Patrick Willmann (Bereichsleitung Kurgärtnerei), Klaus Lang (Referent für kurörtliche Entwicklung), Markus Spettel (Geschäftsführer Kur und Bäder GmbH), Michael Hauser (Bad Dürrheim), Sarah Hildebrand (Referentin für Nachhaltigkeit) beim Start der Messaktion in der Stadt. Foto: Kur und Bäder

Bad Dürrheim ist als Soleheilbad, Heilklimatischer Kurort und Kneippkurort als einziger Kurort in Baden-Württemberg dreifach prädikatisiert. Für den Erhalt muss sich der Ort einer regelmäßigen Prüfung der Luftqualität unterziehen.

Für den Erhalt seiner Prädikate muss sich der Ort einer regelmäßigen Prüfung der Luftqualität unterziehen bei der die lufthygienischen Verhältnisse gemessen und bewertet werden.

Insbesondere das Prädikat des Heilklimatischen Kurortes bedarf einer besonders guten, staubarmen und schadstoffarmen Luftqualität. Die Prädikatisierung richtet sich nach den Vorgaben des Kurortegesetz von Baden-Württemberg sowie den Bestimmungen des Deutschen Heilbäder- und Tourismusverbandes. Diese sollen gewährleisten, dass Kur- und Gesundheitsgäste in Heilklimatischen Kurorten bioklimatische und lufthygienische Bedingungen vorfinden, die der Erholung und Gesundheit förderlich sind.

Gute Prognosen

Die Prognosen für ein positives Messergebnis stehen sehr gut, Bad Dürrheim ist in einer hervorragenden geologischen Lage. Die Muldenbildung der Baar zwischen Schwarzwald und Schwäbischer Alb, der ständige Zustrom von frischer, sauerstoffreicher und vor allem vorgefilterter, staubarmer Atemluft durch den westlich gelegenen Schwarzwald, keine hohen umliegenden Berge und das Fehlen von luftverschmutzenden Industrieanlagen begünstigen das gesunde Heilklima in Bad Dürrheim, teilt die Kur und Bäder GmbH mit.

Zur Feststellung der Luftqualität sind alle zehn Jahre Messungen durchzuführen, bei denen die Grob- und Feinstaub- sowie die Stickstoffdioxidkonzentration der Luft bestimmt werden. Diese obligatorische Messung wird ab November 2023 vom Deutschen Wetterdienst (DWD) durchgeführt. Hierfür wird ein Jahr lang an zwei Messstandorten die Luftqualität gemessen.

Mehrere Messpunkte

Im Kurpark, nahe dem Klimapavillon werden Grobstaub und Stickstoffdioxid gemessen, im Kurortzentrum an der Kreuzung Luisenstraße, Bahnhofstraße wird darüber hinaus noch zusätzlich die Feinstaubkonzentration ermittelt.
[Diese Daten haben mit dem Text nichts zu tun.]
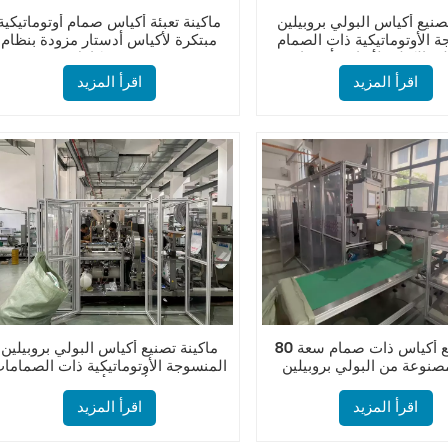
صنيع أكياس البولي بروبيلين
ماكينة تعبئة أكياس صمام أوتوماتيكية
 الأوتوماتيكية ذات الصمام
مبتكرة لأكياس أدستار مزودة بنظام
ي الكتلي لأكياس أدستار
سيرفو كامل
اقرأ المزيد
اقرأ المزيد
آلة تصنيع أكياس ذات صمام سعة 80
ماكينة تصنيع أكياس البولي بروبيلين
مصنوعة من البولي بروبيلين
المنسوجة الأوتوماتيكية ذات الصماما
نسوج بقاعدة من الكتل
لأكياس أدستار
اقرأ المزيد
اقرأ المزيد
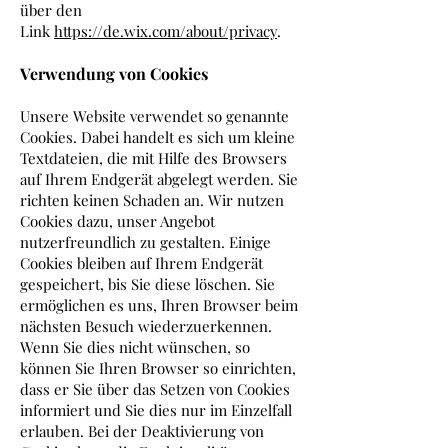
über den
Link
https://de.wix.com/about/privacy
.
Verwendung von Cookies
Unsere Website verwendet so genannte
Cookies. Dabei handelt es sich um kleine
Textdateien, die mit Hilfe des Browsers
auf Ihrem Endgerät abgelegt werden. Sie
richten keinen Schaden an. Wir nutzen
Cookies dazu, unser Angebot
nutzerfreundlich zu gestalten. Einige
Cookies bleiben auf Ihrem Endgerät
gespeichert, bis Sie diese löschen. Sie
ermöglichen es uns, Ihren Browser beim
nächsten Besuch wiederzuerkennen.
Wenn Sie dies nicht wünschen, so
können Sie Ihren Browser so einrichten,
dass er Sie über das Setzen von Cookies
informiert und Sie dies nur im Einzelfall
erlauben. Bei der Deaktivierung von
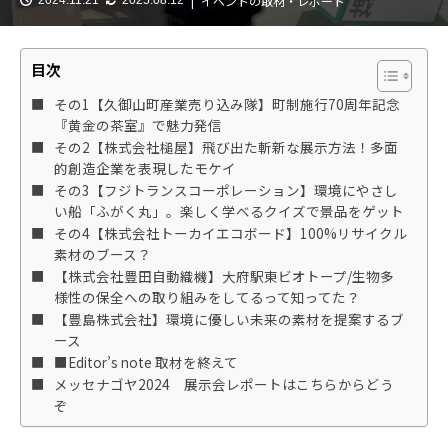
イベントの取材・レポート
目次
その1【久御山町産業売り込み隊】町制施行70周年記念
『黄金の茶室』で魅力発信
その2【株式会社槌屋】飛び出た斬新な展示方法！多面
的創造企業を表現したモケイ
その3【フジトランスコーポレーション】環境にやさし
い船「ふがく丸」。楽しく学べるクイズで景品をゲット
その4【株式会社トーカイエコボード】100%リサイクル
素材のブース？
【株式会社豊田自動織機】大府駅東ビオトープ/生物多
様性の保全への取り組みをしてるって知ってた？
【豊島株式会社】環境に優しい未来の素材を提案するブ
ース
■Editor’s note 取材を終えて
メッセナゴヤ2024 展示会レポートはこちらからどう
ぞ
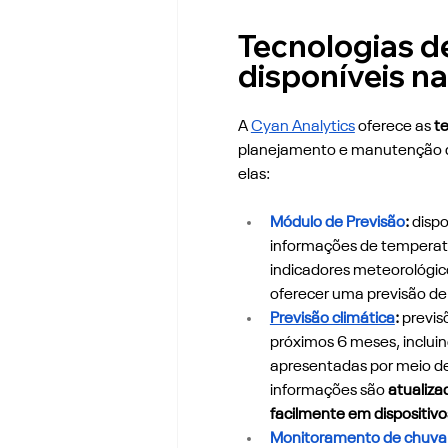
Tecnologias de
disponíveis na
A 
Cyan Analytics
 oferece as 
te
planejamento e manutenção da
elas: 
Módulo de Previsão
:
 dispo
informações de temperatu
indicadores meteorológico
oferecer uma previsão de
Previsão climática
: 
previs
próximos 6 meses, inclui
apresentadas por meio de
informações são
 atualiz
facilmente em dispositiv
Monitoramento de chuva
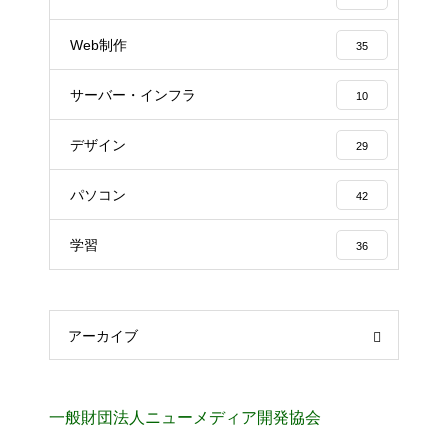
Web制作
35
サーバー・インフラ
10
デザイン
29
パソコン
42
学習
36
アーカイブ
一般財団法人ニューメディア開発協会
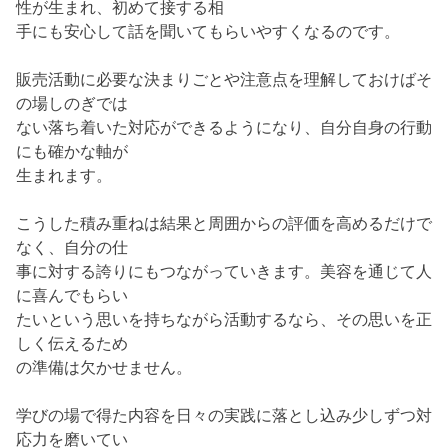
性が生まれ、初めて接する相
手にも安心して話を聞いてもらいやすくなるのです。
販売活動に必要な決まりごとや注意点を理解しておけばそ
の場しのぎでは
ない落ち着いた対応ができるようになり、自分自身の行動
にも確かな軸が
生まれます。
こうした積み重ねは結果と周囲からの評価を高めるだけで
なく、自分の仕
事に対する誇りにもつながっていきます。美容を通じて人
に喜んでもらい
たいという思いを持ちながら活動するなら、その思いを正
しく伝えるため
の準備は欠かせません。
学びの場で得た内容を日々の実践に落とし込み少しずつ対
応力を磨いてい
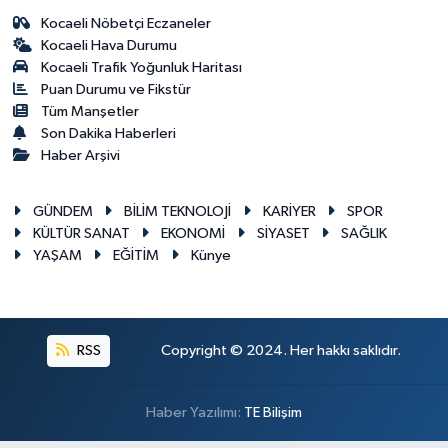
Kocaeli Nöbetçi Eczaneler
Kocaeli Hava Durumu
Kocaeli Trafik Yoğunluk Haritası
Puan Durumu ve Fikstür
Tüm Manşetler
Son Dakika Haberleri
Haber Arşivi
GÜNDEM
BİLİM TEKNOLOJİ
KARİYER
SPOR
KÜLTÜR SANAT
EKONOMİ
SİYASET
SAĞLIK
YAŞAM
EĞİTİM
Künye
RSS
Copyright © 2024. Her hakkı saklıdır.
Haber Yazılımı:
TE Bilişim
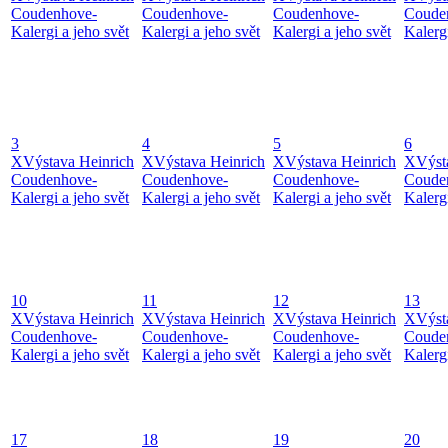
Coudenhove-
Coudenhove-
Coudenhove-
Coude
Kalergi a jeho svět
Kalergi a jeho svět
Kalergi a jeho svět
Kalergi
3
4
5
6
X
Výstava Heinrich
X
Výstava Heinrich
X
Výstava Heinrich
X
Výst
Coudenhove-
Coudenhove-
Coudenhove-
Coude
Kalergi a jeho svět
Kalergi a jeho svět
Kalergi a jeho svět
Kalergi
10
11
12
13
X
Výstava Heinrich
X
Výstava Heinrich
X
Výstava Heinrich
X
Výst
Coudenhove-
Coudenhove-
Coudenhove-
Coude
Kalergi a jeho svět
Kalergi a jeho svět
Kalergi a jeho svět
Kalergi
17
18
19
20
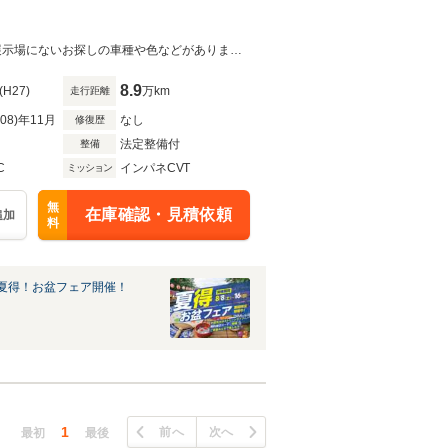
約5000坪の広大な展示場には、プロが買い付けたクルマが多数ラインナップ！展示場にないお探しの車種や色などがありましたらお気軽にお申し付けください☆
8.9
(H27)
万km
走行距離
R08)年11月
なし
修復歴
法定整備付
整備
C
インパネCVT
ミッション
無
在庫確認・見積依頼
追加
料
夏得！お盆フェア開催！
1
前へ
次へ
最初
最後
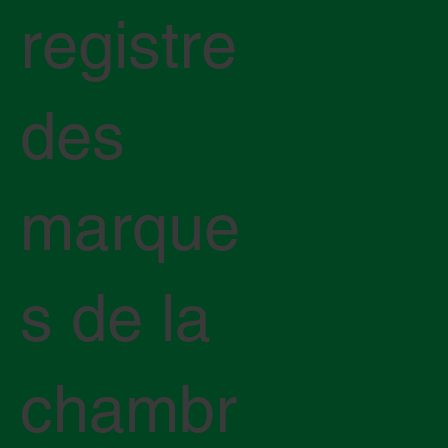
registre
des
marque
s de la
chambr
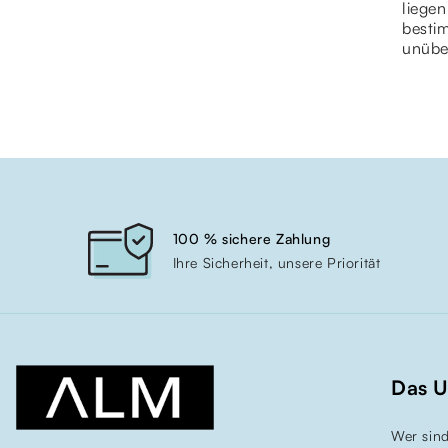
liegen
bestim
unübe
100 % sichere Zahlung
Ihre Sicherheit, unsere Priorität
Das 
Wer sind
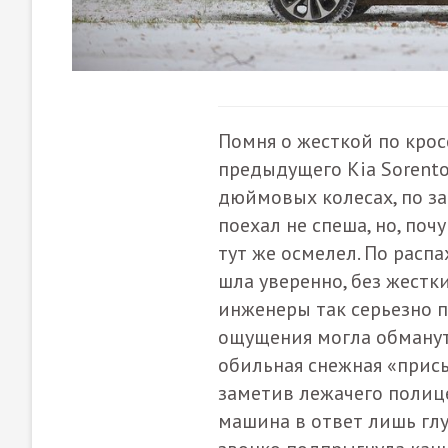
Помня о жесткой по кро
предыдущего Kia Sorent
дюймовых колесах, по з
поехал не спеша, но, поч
тут же осмелел. По рас
шла уверенно, без жестк
инженеры так серьезно п
ощущения могла обманут
обильная снежная «присы
заметив лежачего полице
машина в ответ лишь глу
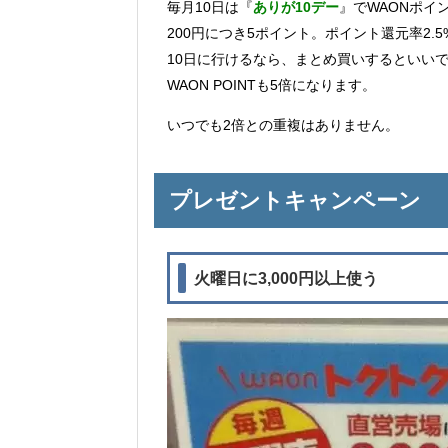
毎月10日は『
ありが10デー
』でWAONポイ
200円につき5ポイント。ポイント還元率2.
10日に行けるなら、まとめ買いするといい
WAON POINTも5倍になります。
いつでも2倍との重複はありません。
プレゼントキャンペーン
火曜日に3,000円以上使う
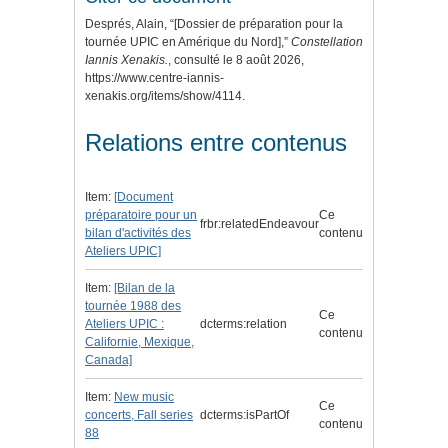
Després, Alain, “[Dossier de préparation pour la
tournée UPIC en Amérique du Nord],”
Constellation
Iannis Xenakis.
, consulté le 8 août 2026,
https://www.centre-iannis-
xenakis.org/items/show/4114
.
Relations entre contenus
Item:
[Document
préparatoire pour un
Ce
frbr:relatedEndeavour
bilan d'activités des
contenu
Ateliers UPIC]
Item:
[Bilan de la
tournée 1988 des
Ce
Ateliers UPIC :
dcterms:relation
contenu
Californie, Mexique,
Canada]
Item:
New music
Ce
concerts, Fall series
dcterms:isPartOf
contenu
88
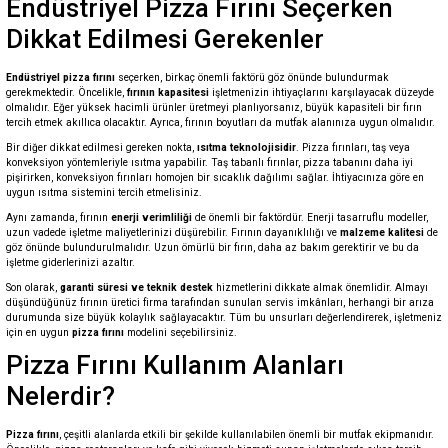
Endüstriyel Pizza Fırını Seçerken
Dikkat Edilmesi Gerekenler
Endüstriyel pizza fırını
seçerken, birkaç önemli faktörü göz önünde bulundurmak
gerekmektedir. Öncelikle,
fırının kapasitesi
işletmenizin ihtiyaçlarını karşılayacak düzeyde
olmalıdır. Eğer yüksek hacimli ürünler üretmeyi planlıyorsanız, büyük kapasiteli bir fırın
tercih etmek akıllıca olacaktır. Ayrıca, fırının boyutları da mutfak alanınıza uygun olmalıdır.
Bir diğer dikkat edilmesi gereken nokta,
ısıtma teknolojisidir
. Pizza fırınları, taş veya
konveksiyon yöntemleriyle ısıtma yapabilir. Taş tabanlı fırınlar, pizza tabanını daha iyi
pişirirken, konveksiyon fırınları homojen bir sıcaklık dağılımı sağlar. İhtiyacınıza göre en
uygun ısıtma sistemini tercih etmelisiniz.
Aynı zamanda, fırının
enerji verimliliği
de önemli bir faktördür. Enerji tasarruflu modeller,
uzun vadede işletme maliyetlerinizi düşürebilir. Fırının dayanıklılığı ve
malzeme kalitesi
de
göz önünde bulundurulmalıdır. Uzun ömürlü bir fırın, daha az bakım gerektirir ve bu da
işletme giderlerinizi azaltır.
Son olarak,
garanti süresi ve teknik destek
hizmetlerini dikkate almak önemlidir. Almayı
düşündüğünüz fırının üretici firma tarafından sunulan servis imkânları, herhangi bir arıza
durumunda size büyük kolaylık sağlayacaktır. Tüm bu unsurları değerlendirerek, işletmeniz
için en uygun
pizza fırını
modelini seçebilirsiniz.
Pizza Fırını Kullanım Alanları
Nelerdir?
Pizza fırını
, çeşitli alanlarda etkili bir şekilde kullanılabilen önemli bir mutfak ekipmanıdır.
Bereits während der Messkampagne können vorliegende Messdaten im Internet auf der Seite des DWD abgerufen werden.

Abschließende Ergebnisse liegen nach Ende der einjährigen Messkampagne in 2024 vor und werden über ein Luftqualitäts- und Bioklimagutachten des Deutschen Wetterdienstes veröffentlicht. Die Messdaten werden durch wöchentlich neu eingebrachte Filter erhoben, die ebenso am selben Wochentag an den DWD Freiburg zur Auswertung und Analyse gesendet werden.

Abgelesen werden diese Daten durch Michael Hauser, Stadt Bad Dürrheim und Patrick Willmann, Kur und Bäder GmbH. Verantwortlich für die Messung ist die Kur und Bäder über Klaus Lang, Referent für Kurortentwicklung und Prädikatisierung.